Then, inverse analysis is performed from the calculated electric resistance equation to derive various specifications of the foundation.

1 and 2 are diagrams for explaining a method of calculating an electric resistance equation from a measured electric field, wherein Fig. 1 is a method for predicting a parameter of a heart base, Fig. 2 is a graph for predicting parameters of an L- Method.

First, with reference to FIG. 1, description will be given of the specification of the heart base.

The current I means the amount of charge passing through an arbitrary cross-sectional area ds during the elapse of time, and is expressed by the following equation (1): Gauss'law =

는 전기전도도,

는 전기장이다.here,

Lt; / RTI >

Is an electric field.

Equation (1) is applied to the foundations of the heart in Fig.

은 흙의 전기전도도,

은 흙에서 발생하는 전기장,

는 심형 기초의 전기전도도,

는 심형 기초에서 발생하는 전기장,

은 두 센서를 연결한 선에서 흙 내부 임의의 점까지 거리이다.here,

The electrical conductivity of the soil,

The electric field generated from the soil,

Is the electrical conductivity of the heart base,

Is an electric field generated at the base of the heart,

Is the distance from the line connecting the two sensors to any point in the soil.

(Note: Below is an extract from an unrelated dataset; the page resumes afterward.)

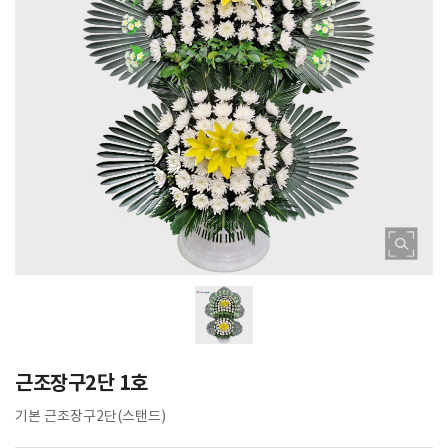
근조장구2단 1호
기본 근조장구2단(스탠드)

)을 고려한 전류량을 의미한다.The first term in Equation 2 is the electric field analysis equation when there is no heart base, the second term is the amount of current in the core base area, and the third term is the heart base material

) Is taken into consideration.

The electric field generated from the soil is expressed by Equation (3), and the relationship between the electric field generated in the core base and the electric field generated in the soil is expressed by Equation (4).

은 흙의 유전율,

는 전하량,

은 센서에서 흙 내부 임의 점까지 거리,

은 두 센서 사이 거리, 벡터

은 방향의 수직 벡터,

는 흙의 유전율(

)과 심형 기초의 유전율(

)의 비이다.here,

The dielectric constant of soil,

The charge amount,

The distance from the sensor to any point in the soil,

Is the distance between two sensors, vector

A vertical vector in the direction of silver,

Is the dielectric constant of soil

) And the dielectric constant of the heart base

).

The reason for doubling in Equation 3 is that any point in the soil is affected by the source sensor and the receiver sensor, respectively.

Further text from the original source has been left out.